The data coalescence process examines data at a specified unit of granularity to identify redundancies, indexes common units of data and then stores only additional unique data. Specific approaches vary based on several factors, such as the level of granularity. With a finer granularity (i.e., smaller data units), greater commonality can be discovered and, therefore, greater storage savings can be realized. Indexing at the file level, for example, eliminates storing multiple backups of the same file; but adding one word to a 1MB Word document represents a change that would require another entire file to be saved. Indexing at the subfile or block level would store only the portion of the file with changed data. But greater granularity requires more indexing, which could impact performance when accessing information.
Another consideration is the use of fixed- vs. variable-length data elements. A fixed-element approach may be fine for structured data such as databases, but with unstructured data, many commonalities may be missed. Consider the files shown in the figure "Fixed-block commonality factoring" at right. Using a fixed-length approach, no commonality would be discovered and each file would be stored as a separate set of objects.
Regardless of the level of factoring, the true benefits of a data-reduction technology are realized when aggregated across multiple servers. A single backed-up system has significant redundancy, but when many systems are backed up to a common server, there's likely to be an even greater potential for redundancy and, therefore, for data reduction. Imagine coalescing backup data down to onetenth or one-twenty-fifth of its original total size.

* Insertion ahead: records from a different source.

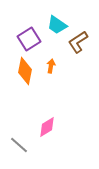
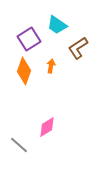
brown L-shape: moved 6 px down
orange diamond: moved 1 px left; rotated 8 degrees clockwise
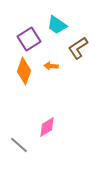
orange arrow: rotated 96 degrees counterclockwise
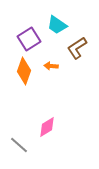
brown L-shape: moved 1 px left
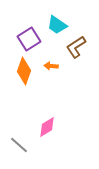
brown L-shape: moved 1 px left, 1 px up
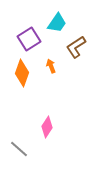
cyan trapezoid: moved 2 px up; rotated 90 degrees counterclockwise
orange arrow: rotated 64 degrees clockwise
orange diamond: moved 2 px left, 2 px down
pink diamond: rotated 25 degrees counterclockwise
gray line: moved 4 px down
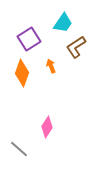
cyan trapezoid: moved 6 px right
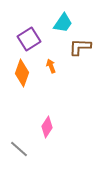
brown L-shape: moved 4 px right; rotated 35 degrees clockwise
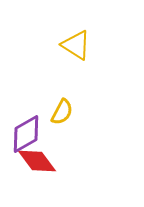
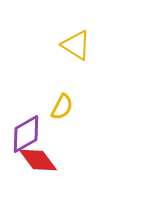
yellow semicircle: moved 5 px up
red diamond: moved 1 px right, 1 px up
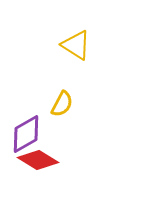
yellow semicircle: moved 3 px up
red diamond: rotated 21 degrees counterclockwise
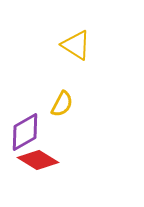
purple diamond: moved 1 px left, 2 px up
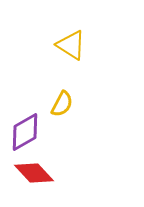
yellow triangle: moved 5 px left
red diamond: moved 4 px left, 13 px down; rotated 15 degrees clockwise
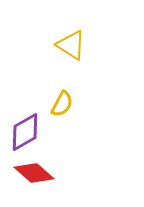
red diamond: rotated 6 degrees counterclockwise
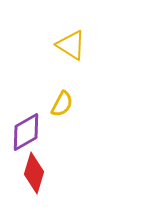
purple diamond: moved 1 px right
red diamond: rotated 66 degrees clockwise
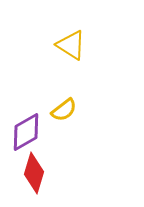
yellow semicircle: moved 2 px right, 6 px down; rotated 24 degrees clockwise
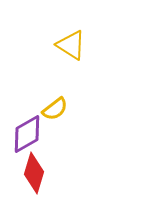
yellow semicircle: moved 9 px left, 1 px up
purple diamond: moved 1 px right, 2 px down
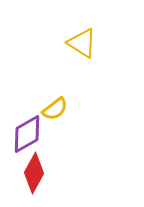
yellow triangle: moved 11 px right, 2 px up
red diamond: rotated 12 degrees clockwise
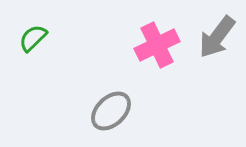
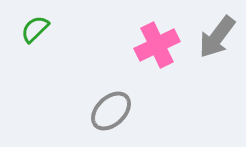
green semicircle: moved 2 px right, 9 px up
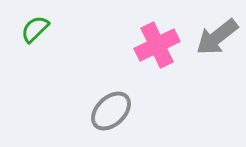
gray arrow: rotated 15 degrees clockwise
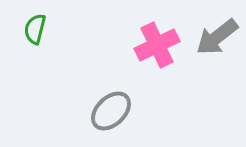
green semicircle: rotated 32 degrees counterclockwise
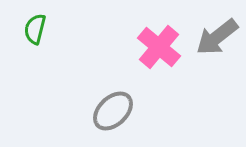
pink cross: moved 2 px right, 2 px down; rotated 24 degrees counterclockwise
gray ellipse: moved 2 px right
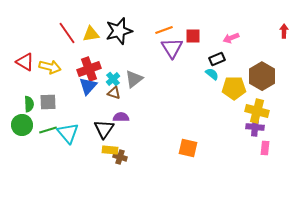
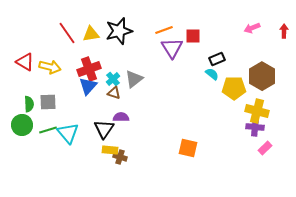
pink arrow: moved 21 px right, 10 px up
pink rectangle: rotated 40 degrees clockwise
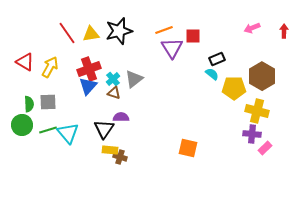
yellow arrow: rotated 75 degrees counterclockwise
purple cross: moved 3 px left, 7 px down
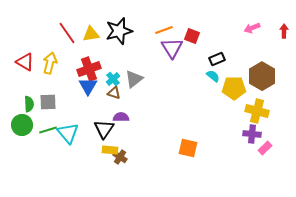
red square: moved 1 px left; rotated 21 degrees clockwise
yellow arrow: moved 4 px up; rotated 15 degrees counterclockwise
cyan semicircle: moved 1 px right, 2 px down
blue triangle: rotated 12 degrees counterclockwise
brown cross: rotated 16 degrees clockwise
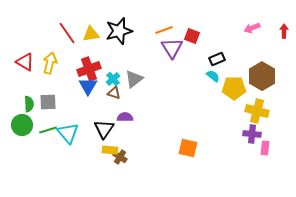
purple semicircle: moved 4 px right
pink rectangle: rotated 40 degrees counterclockwise
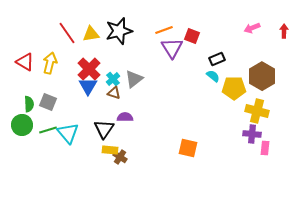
red cross: rotated 25 degrees counterclockwise
gray square: rotated 24 degrees clockwise
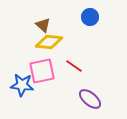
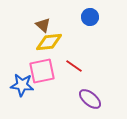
yellow diamond: rotated 12 degrees counterclockwise
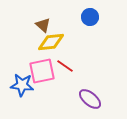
yellow diamond: moved 2 px right
red line: moved 9 px left
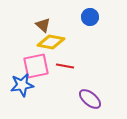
yellow diamond: rotated 16 degrees clockwise
red line: rotated 24 degrees counterclockwise
pink square: moved 6 px left, 5 px up
blue star: rotated 15 degrees counterclockwise
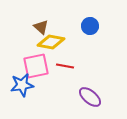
blue circle: moved 9 px down
brown triangle: moved 2 px left, 2 px down
purple ellipse: moved 2 px up
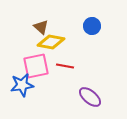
blue circle: moved 2 px right
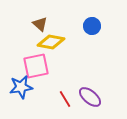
brown triangle: moved 1 px left, 3 px up
red line: moved 33 px down; rotated 48 degrees clockwise
blue star: moved 1 px left, 2 px down
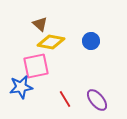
blue circle: moved 1 px left, 15 px down
purple ellipse: moved 7 px right, 3 px down; rotated 10 degrees clockwise
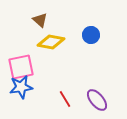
brown triangle: moved 4 px up
blue circle: moved 6 px up
pink square: moved 15 px left, 1 px down
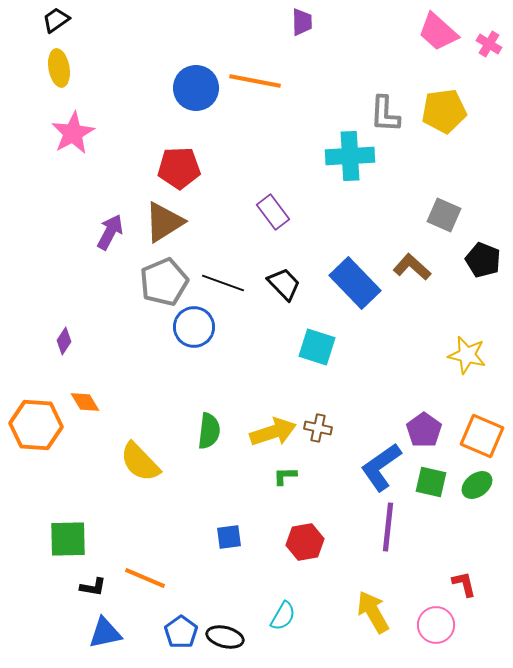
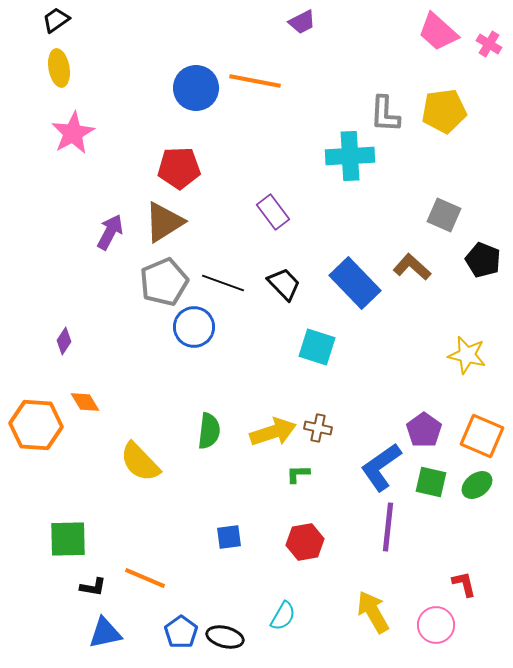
purple trapezoid at (302, 22): rotated 64 degrees clockwise
green L-shape at (285, 476): moved 13 px right, 2 px up
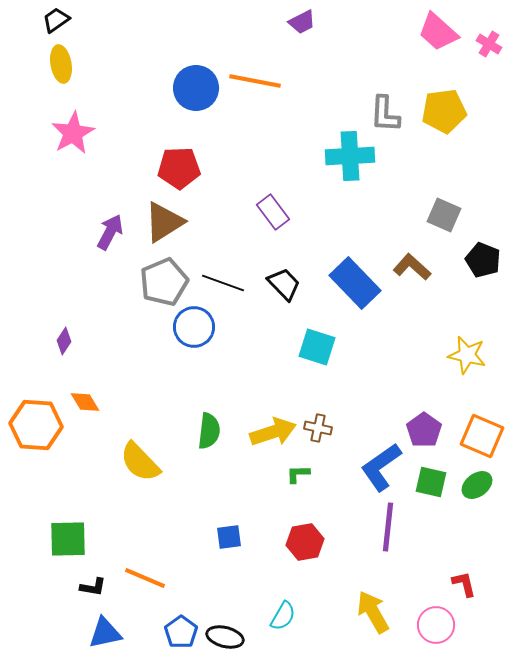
yellow ellipse at (59, 68): moved 2 px right, 4 px up
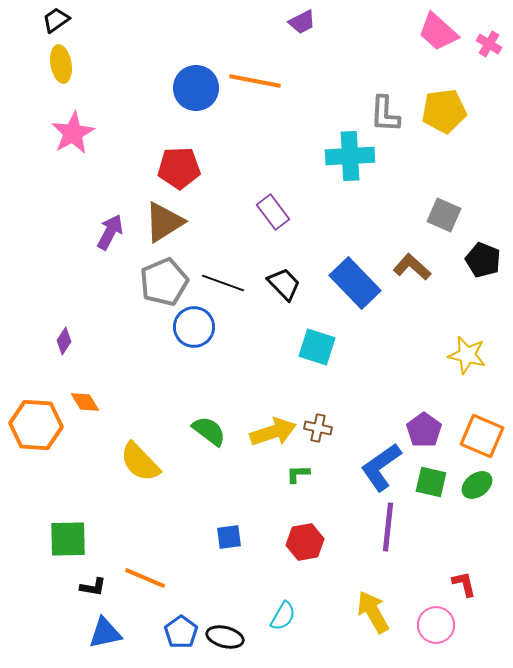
green semicircle at (209, 431): rotated 60 degrees counterclockwise
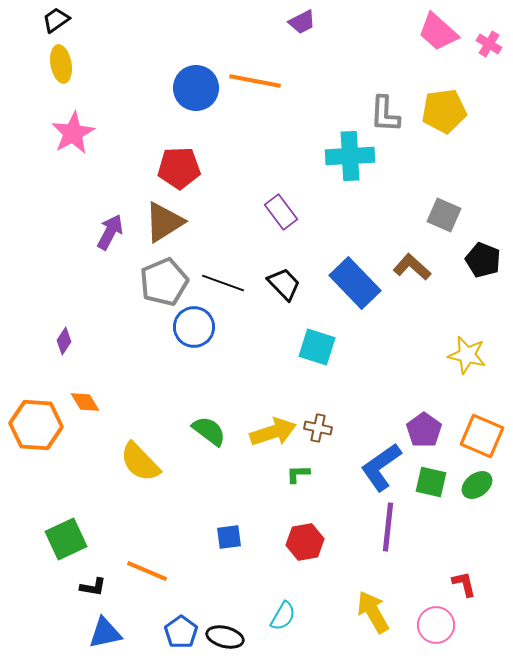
purple rectangle at (273, 212): moved 8 px right
green square at (68, 539): moved 2 px left; rotated 24 degrees counterclockwise
orange line at (145, 578): moved 2 px right, 7 px up
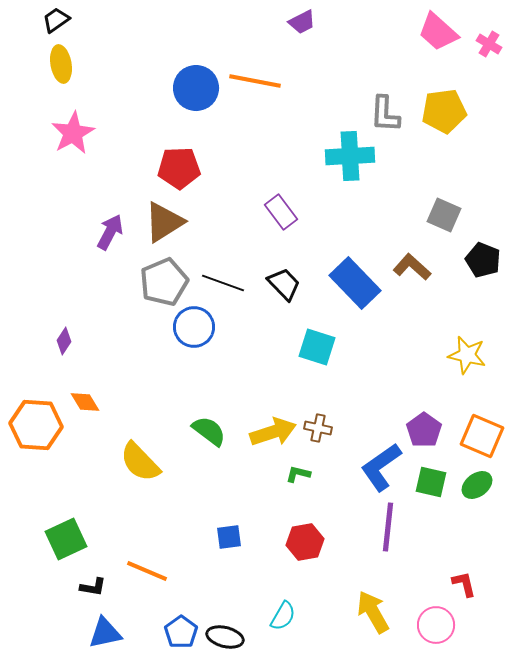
green L-shape at (298, 474): rotated 15 degrees clockwise
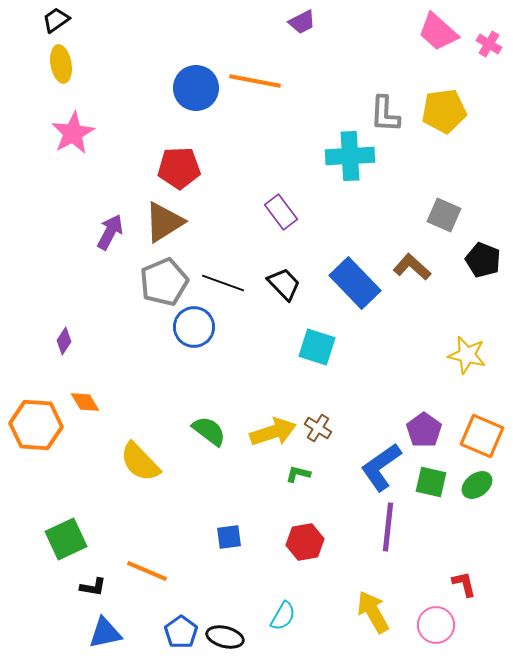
brown cross at (318, 428): rotated 20 degrees clockwise
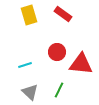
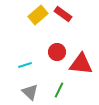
yellow rectangle: moved 9 px right; rotated 66 degrees clockwise
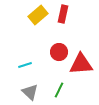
red rectangle: rotated 66 degrees clockwise
red circle: moved 2 px right
red triangle: rotated 10 degrees counterclockwise
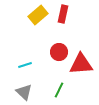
gray triangle: moved 6 px left
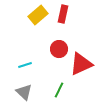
red circle: moved 3 px up
red triangle: rotated 20 degrees counterclockwise
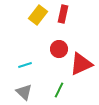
yellow rectangle: rotated 12 degrees counterclockwise
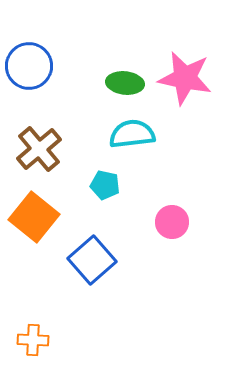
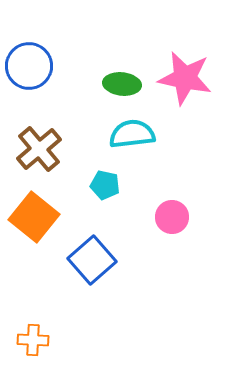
green ellipse: moved 3 px left, 1 px down
pink circle: moved 5 px up
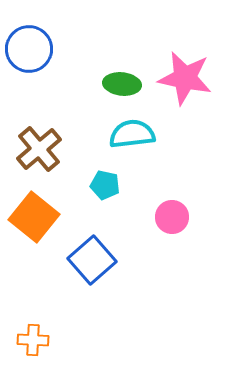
blue circle: moved 17 px up
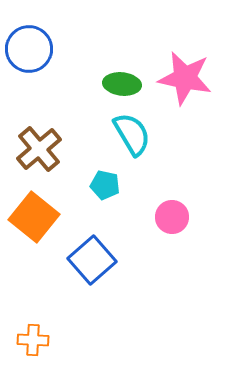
cyan semicircle: rotated 66 degrees clockwise
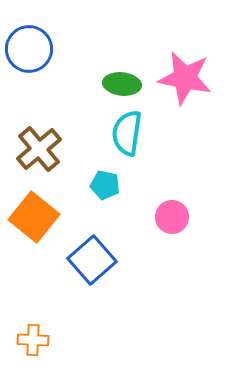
cyan semicircle: moved 5 px left, 1 px up; rotated 141 degrees counterclockwise
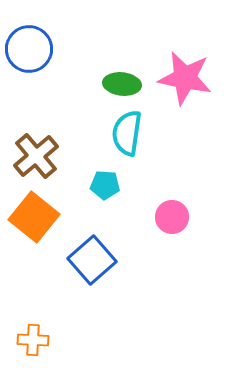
brown cross: moved 3 px left, 7 px down
cyan pentagon: rotated 8 degrees counterclockwise
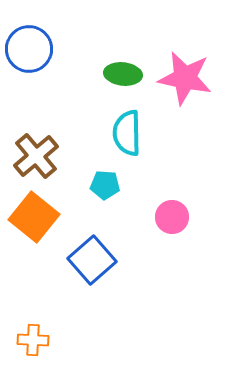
green ellipse: moved 1 px right, 10 px up
cyan semicircle: rotated 9 degrees counterclockwise
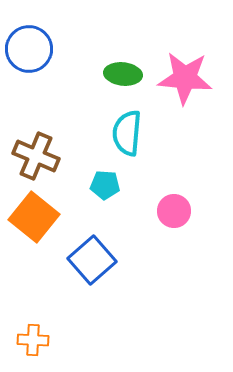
pink star: rotated 6 degrees counterclockwise
cyan semicircle: rotated 6 degrees clockwise
brown cross: rotated 27 degrees counterclockwise
pink circle: moved 2 px right, 6 px up
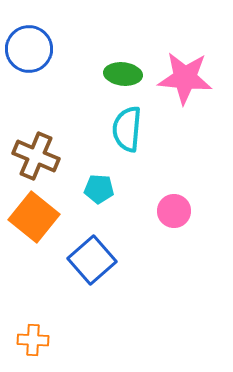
cyan semicircle: moved 4 px up
cyan pentagon: moved 6 px left, 4 px down
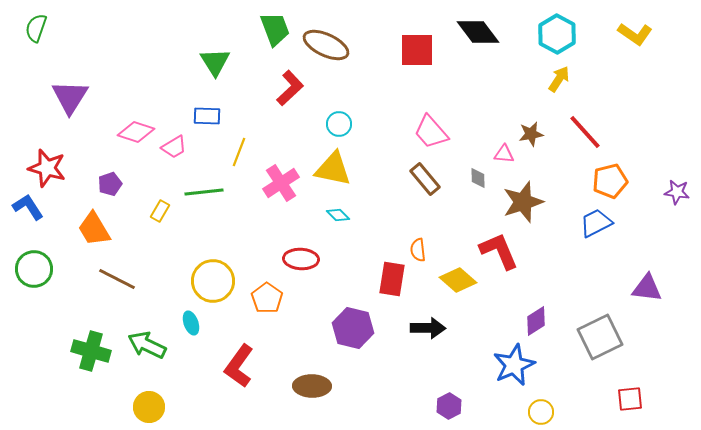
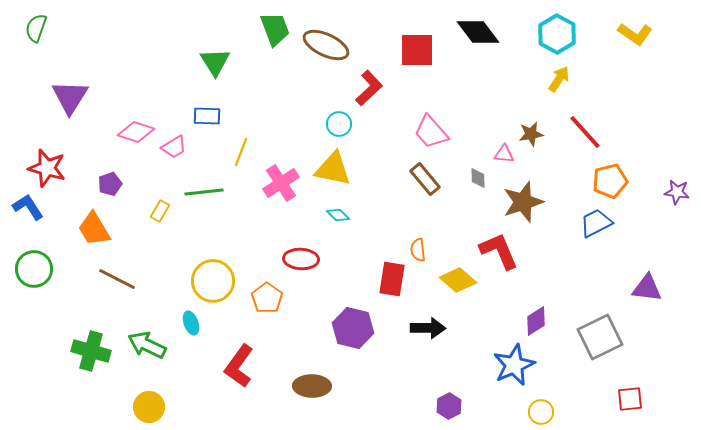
red L-shape at (290, 88): moved 79 px right
yellow line at (239, 152): moved 2 px right
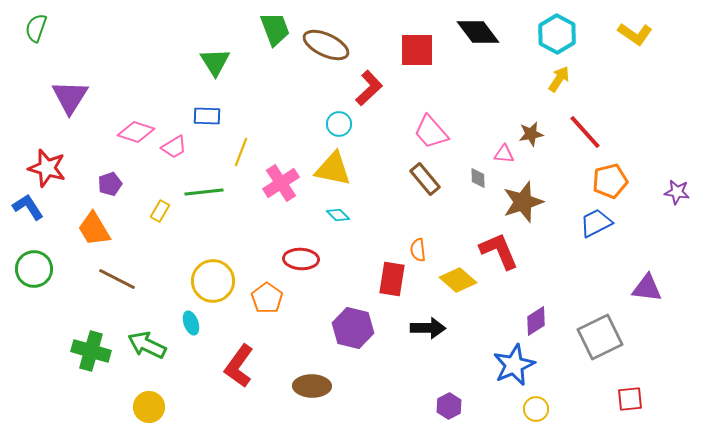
yellow circle at (541, 412): moved 5 px left, 3 px up
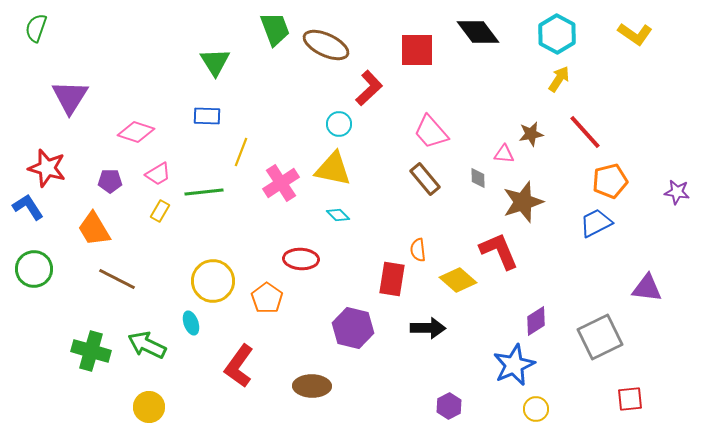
pink trapezoid at (174, 147): moved 16 px left, 27 px down
purple pentagon at (110, 184): moved 3 px up; rotated 20 degrees clockwise
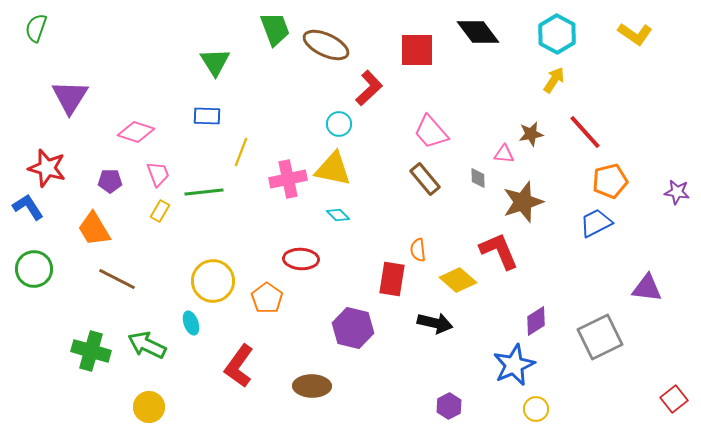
yellow arrow at (559, 79): moved 5 px left, 1 px down
pink trapezoid at (158, 174): rotated 80 degrees counterclockwise
pink cross at (281, 183): moved 7 px right, 4 px up; rotated 21 degrees clockwise
black arrow at (428, 328): moved 7 px right, 5 px up; rotated 12 degrees clockwise
red square at (630, 399): moved 44 px right; rotated 32 degrees counterclockwise
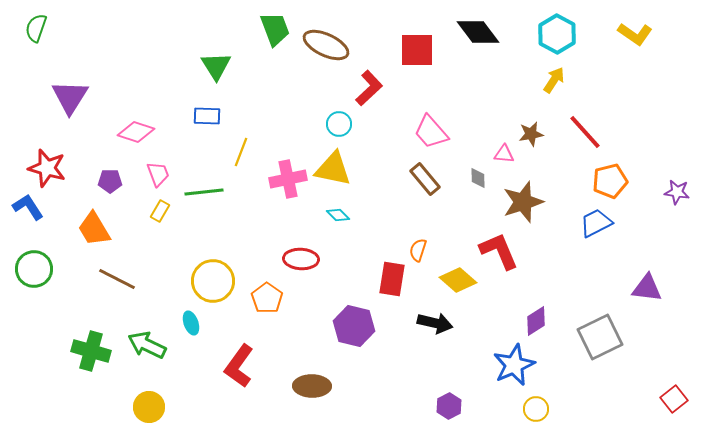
green triangle at (215, 62): moved 1 px right, 4 px down
orange semicircle at (418, 250): rotated 25 degrees clockwise
purple hexagon at (353, 328): moved 1 px right, 2 px up
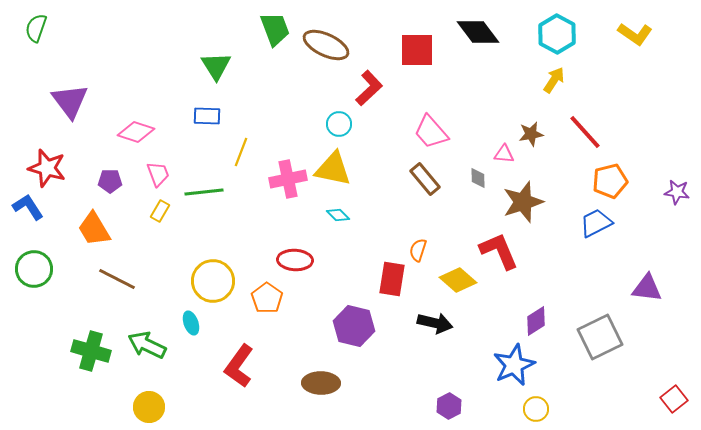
purple triangle at (70, 97): moved 4 px down; rotated 9 degrees counterclockwise
red ellipse at (301, 259): moved 6 px left, 1 px down
brown ellipse at (312, 386): moved 9 px right, 3 px up
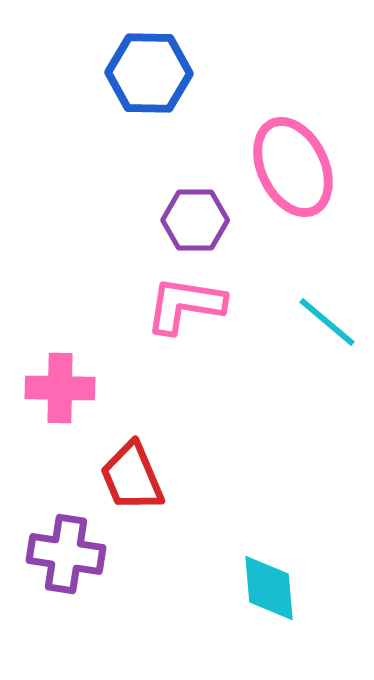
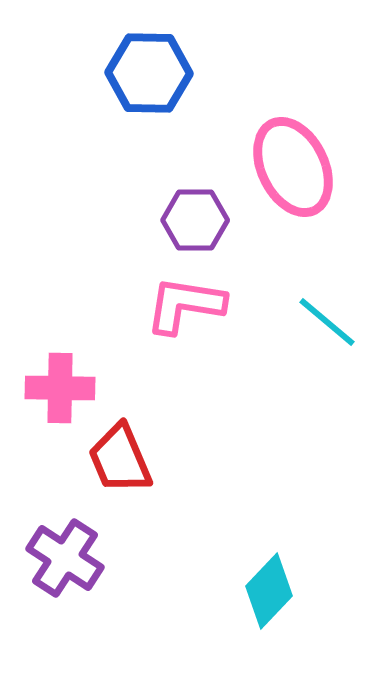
red trapezoid: moved 12 px left, 18 px up
purple cross: moved 1 px left, 4 px down; rotated 24 degrees clockwise
cyan diamond: moved 3 px down; rotated 48 degrees clockwise
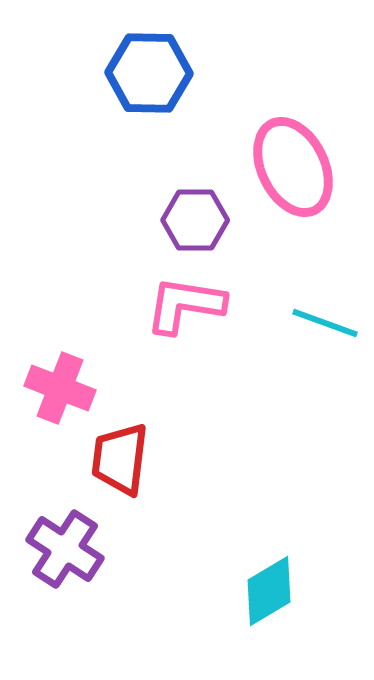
cyan line: moved 2 px left, 1 px down; rotated 20 degrees counterclockwise
pink cross: rotated 20 degrees clockwise
red trapezoid: rotated 30 degrees clockwise
purple cross: moved 9 px up
cyan diamond: rotated 16 degrees clockwise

Properly deployed, this technology can make disk cheaper than tape, turning the tape vs. disk TCO comparison on its head.
Data-reduction product options
Data-reduction products have been available from different vendors for some time. EMC Corp. put object-based CAS on the map with its Centera product, but the firm draws a sharp distinction by positioning this product for fixed-content data archiving, not backup.
In the backup realm, there are several software and hardware products using data-reduction technology. Here's a brief rundown:
- Iron Mountain Inc.'s Connected DataProtector family of products uses block-level data-reduction technologies to protect laptops and desktops, as well as Windows file servers.
- Storactive Inc.'s LiveBackup products marry two technologies--continuous data protection and data reduction-- to protect laptops and desktops. The company's LiveServ for Exchange product also applies these technologies to protect Microsoft Exchange using less space than an Exchange information store.
- Avamar Technologies Inc. is a pioneer in applying commonality factoring and CAS to backup. Its Axion family minimizes network bandwidth and storage capacity through a full range of client and server applications and appliances designed to supplant the traditional backup environment.
- Data Domain Inc.'s DD400 and DD200 appliances provide an NFS- or CIFS-accessible "capacity-optimized storage" array that can provide disk storage for traditional backup or other applications.
- Asigra Inc.'s Asigra Televaulting for Enterprises uses an agentless backup design and incorporates common file elimination techniques to minimize storage requirements. Designed to eliminate tape, this product enables highly efficient remote replication.
- Among the multitude of disk-based backup technology approaches, virtual tape libraries (VTLs) are among the most prevalent. Diligent Technologies Corp., with its ProtecTier platform, is the first VTL vendor to apply datareduction techniques to virtual tape libraries, providing data reduction of 25 times or more through its HyperFactor technology.
- Software toolkit developer Rocksoft Ltd. offers Blocklets to enable other developers to incorporate data-reduction functionality into their products. Blocklets' technology is called Data Streamlining, and it uses variable-sized, subblock-level commonality factoring to provide reductions of up to 98%.